COMPUTATIONAL RESEARCH AND APPLICATIONS SEMINAR – Reproducible Research & Best Practices for Computational Science – Glasbrenner

December 4, 2017 @ 4:30 pm – 6:00 pm
Exploratory Hall, Room 3301, Fairfax Campus
Joseph Marr


James Glasbrenner, PhD
Assistant Professor
George Mason University

Reproducible Research & Best Practices for Computational Science

Monday, December 4, 4:30-5:45
Exploratory Hall, Room 3301

ABSTRACT:  Have you ever had one of the following thoughts while working on your research?

  • I can’t remember where I put that data file.
  • I knew what these variables meant when I wrote them last year.
  • Did I accidentally delete that email with the final version of our research paper attached?
  • Why does my collaborator’s program delete the last row and column of this array before entering the main loop?

If so, then you’re not alone, because “most researchers are never taught the equivalent of basic lab skills for research computing” [1]. This situation persists even as the average scientific researcher devotes as much as 30% of their time developing and 40% of their time using scientific software [2]. Underdeveloped skills in programming, project organization, and documentation can lead to general frustration, productivity losses, an increase in the risk that a researcher won’t be able to reproduce his or her work, and can even result in serious computational errors that invalidate a study’s general conclusions [3]. At the same time, the number of scientific research groups that are integrating data science topics and methods into their programs is increasing at a rapid pace1 , further increasing the overall need to address this disparity.

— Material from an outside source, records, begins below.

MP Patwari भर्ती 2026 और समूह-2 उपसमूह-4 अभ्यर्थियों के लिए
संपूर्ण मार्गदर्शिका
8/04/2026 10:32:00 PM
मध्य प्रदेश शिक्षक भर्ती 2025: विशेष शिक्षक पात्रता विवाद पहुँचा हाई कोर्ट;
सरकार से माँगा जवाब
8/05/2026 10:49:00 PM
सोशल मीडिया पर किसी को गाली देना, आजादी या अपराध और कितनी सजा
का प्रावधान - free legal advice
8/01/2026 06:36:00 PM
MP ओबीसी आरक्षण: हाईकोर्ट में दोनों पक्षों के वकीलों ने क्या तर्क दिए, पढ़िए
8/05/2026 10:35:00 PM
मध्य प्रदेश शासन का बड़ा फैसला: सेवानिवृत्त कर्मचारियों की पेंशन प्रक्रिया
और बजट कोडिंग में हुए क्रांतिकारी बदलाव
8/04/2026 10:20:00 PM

In response, a growing movement of researchers has emerged that are interested in tackling this problem, leading to the creation of organizations like the Software Carpentry Foundation [4], guidelines for reproducible research [5], and suggestions of “best practices” for scientific computing [1, 6, 7]. However, although there is more awareness about these potential solutions than in past years, these ideas are still not common knowledge. In this seminar, I will review the general background behind these ideas and what computational researchers can learn from other fields such as the software industry. Drawing on my own experience with implementing these ideas, I will provide examples of how you can integrate reproducible research ideas into your work using open source tools. Using the “best practices” suggestions as a guide, I will also show ways in which you can better organize your projects and some ways to make your code more readable, and then explain how this can help streamline scientific collaboration. Finally, I will close by reflecting on the role that automation can play in achieving these principles and goals.

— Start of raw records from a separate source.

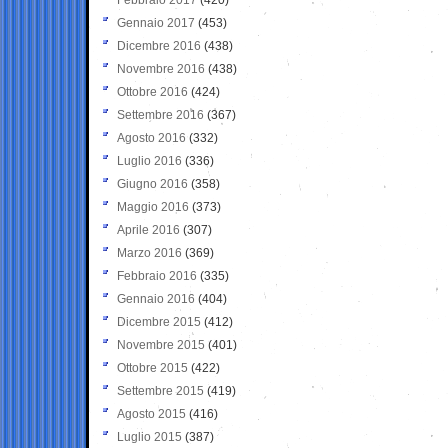
Gennaio 2017
(453)
Dicembre 2016
(438)
Novembre 2016
(438)
Ottobre 2016
(424)
Settembre 2016
(367)
Agosto 2016
(332)
Luglio 2016
(336)
Giugno 2016
(358)
Maggio 2016
(373)
Aprile 2016
(307)
Marzo 2016
(369)
Febbraio 2016
(335)
Gennaio 2016
(404)
Dicembre 2015
(412)
Novembre 2015
(401)
Ottobre 2015
(422)
Settembre 2015
(419)
Agosto 2015
(416)
Luglio 2015
(387)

[1] G. Wilson, J. Bryan, K. Cranston, J. Kitzes, L. Nederbragt, and T. K. Teal, PLoS Comput. Biol. 13, e1005510 (2017).
[2] J. E. Hannay, C. MacLeod, J. Singer, H. P. Langtangen, D. Pfahl, and G. Wilson, in Proc. 2009 31st Int. Conf. Softw. Eng. ICSE Workshops (2009) pp. 1–8.
[3] Z. Merali, Nature 467, 775 (2010).
[4] “Software Carpentry,” .
[5] R. D. Peng, Science 334, 1226 (2011).
[6] G. Wilson, D. A. Aruliah, C. T. Brown, N. P. C. Hong, M. Davis, R. T. Guy, S. H. D. Haddock, K. D. Huff, I. M. Mitchell, M. D. Plumbley, B. Waugh, E. P. White, and P. Wilson, PLoS Biol. 12, e1001745 (2014).
[7] V. Stodden and S. Miguez, J. Open Res. Softw. 2, e21 (2014). 1An arXiv query for all pre-prints with metadata containing the term ”data science” reveals exponential growth, with the number of submissions approximately doubling every year since 2007.